In it, the organizers indicated to the tennis players that they were intensively devising a way to ensure their participation as well. Specifically, they mentioned the possibility of strict fortnightly quarantine at the hotel. Andrews’ statement, however, returns the whole matter back to zero tolerance and no exceptions.
Djokovic, meanwhile, laments the current mood in society in the Serbian media and continues to refuse to reveal how he will ultimately decide on vaccination.
“There is only fear and panic about covid. And I don’t want to be a part of it. I feel like everyone is strict, hostile about vaccinations. I don’t want to be part of this dirt,” the champion said in an interview with Blic.

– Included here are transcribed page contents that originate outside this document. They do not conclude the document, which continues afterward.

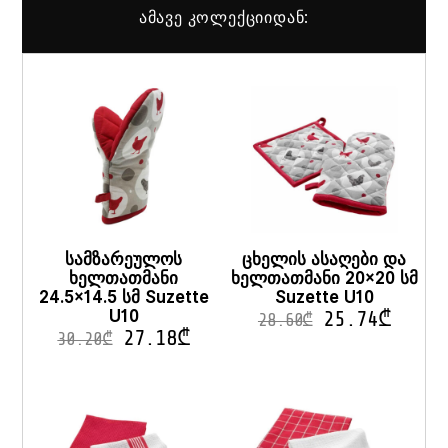
ამავე კოლექციიდან:
სამზარეულოს
ცხელის ასაღები და
ხელთათმანი
ხელთათმანი 20×20 სმ
24.5×14.5 სმ Suzette
Suzette U10
U10
25.74
₾
28.60
₾
27.18
₾
30.20
₾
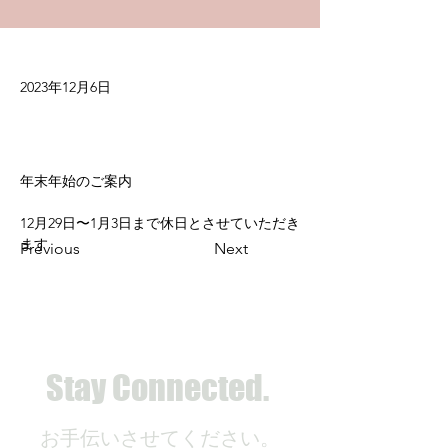
2023年12月6日
年末年始のご案内
12月29日〜1月3日まで休日とさせていただき
ます
Previous
Next
Stay Connected.
お手伝いさせてください。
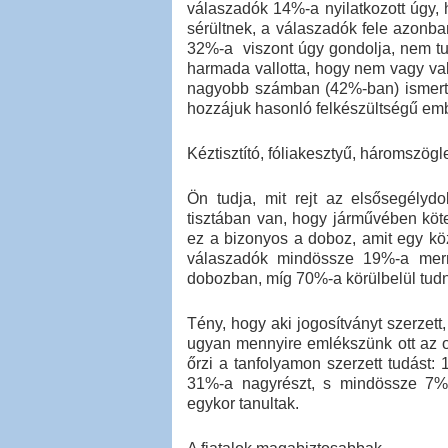
válaszadók 14%-a nyilatkozott úgy, 
sérültnek, a válaszadók fele azonba
32%-a viszont úgy gondolja, nem tu
harmada vallotta, hogy nem vagy való
nagyobb számban (42%-ban) ismert
hozzájuk hasonló felkészültségű embe
Kéztisztító, fóliakesztyű, háromszög
Ön tudja, mit rejt az elsősegélyd
tisztában van, hogy járművében kötel
ez a bizonyos a doboz, amit egy köz
válaszadók mindössze 19%-a merné
dobozban, míg 70%-a körülbelül tudn
Tény, hogy aki jogosítványt szerzett
ugyan mennyire emlékszünk ott az o
őrzi a tanfolyamon szerzett tudást: 
31%-a nagyrészt, s mindössze 7%-
egykor tanultak.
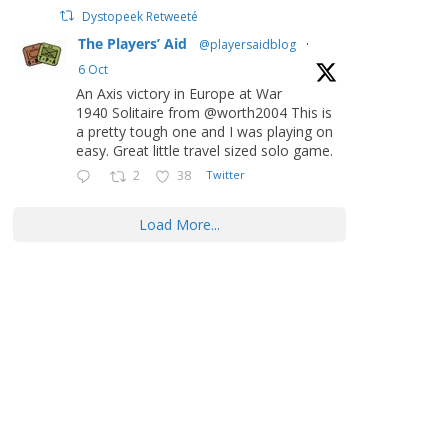
Dystopeek Retweeté
The Players’ Aid
@playersaidblog
·
6 Oct
An Axis victory in Europe at War
1940 Solitaire from @worth2004 This is
a pretty tough one and I was playing on
easy. Great little travel sized solo game.
2
38
Twitter
Load More...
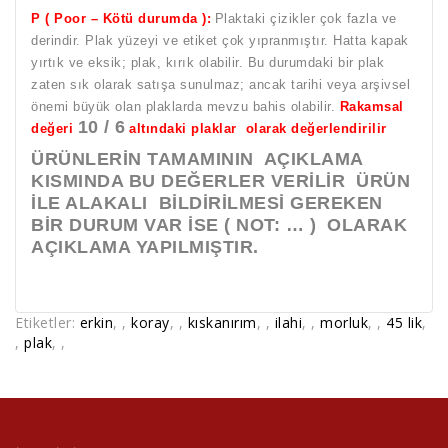
P ( Poor – Kötü durumda ):
Plaktaki çizikler çok fazla ve
derindir. Plak yüzeyi ve etiket çok yıpranmıştır. Hatta kapak
yırtık ve eksik; plak, kırık olabilir. Bu durumdaki bir plak
zaten sık olarak satışa sunulmaz; ancak tarihi veya arşivsel
önemi büyük olan plaklarda mevzu bahis olabilir.
Rakamsal
10 / 6
değeri
altındaki plaklar olarak değerlendirilir
ÜRÜNLERİN TAMAMININ AÇIKLAMA
KISMINDA BU DEĞERLER VERİLİR ÜRÜN
İLE ALAKALI BİLDİRİLMESİ GEREKEN
BİR DURUM VAR İSE ( NOT: … ) OLARAK
AÇIKLAMA YAPILMIŞTIR.
Etiketler:
erkin
,
,
koray
,
,
kıskanırım
,
,
ilahi
,
,
morluk
,
,
45 lik
,
,
plak
,
,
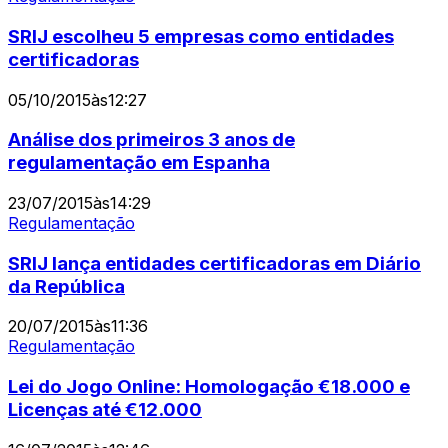
SRIJ escolheu 5 empresas como entidades
certificadoras
05/10/2015
às
12:27
Análise dos primeiros 3 anos de
regulamentação em Espanha
23/07/2015
às
14:29
Regulamentação
SRIJ lança entidades certificadoras em Diário
da República
20/07/2015
às
11:36
Regulamentação
Lei do Jogo Online: Homologação €18.000 e
Licenças até €12.000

“Whether or not I get vaccinated is a private matter. And whatever I say on this subject, my answer will be distorted as it suits whom. Whatever I say will condemn me,” he adds.
Daniil Medvedev, the second player in the world, is behind Djokovic. Even the Russian tennis player, a recent Grand Slam winner from New York, believes that everyone should have the right to make their own decisions about vaccination.
“Society is terribly divided about vaccinations, and that’s really scary. I’m very disappointed. There’s a lot of pressure on people. There’s too much ambiguity, too much information that doesn’t come at once. Everything changes a lot,” explains Rus.
He also believes that vaccination should be a private matter for everyone. “I liked what Novak said about it. It shouldn’t be public. I don’t want to divulge health either,” he says, confirming that he definitely wants to play in Australia.
Like Djokovic. “I still don’t know if I’m going. But I definitely want to, that’s understandable. The Australian Open is my most successful grand slam. I love this sport and I’m extremely motivated,” says the Serbian tennis player.
According to him, the final decision should be made next week. “My manager is in contact with the Australian Federation and told me that he is trying to improve the conditions for everyone, including those who are vaccinated and those who refuse to be vaccinated,” Djokovic hopes.
But the last uncompromising words from Daniel Andrews do not give him much hope.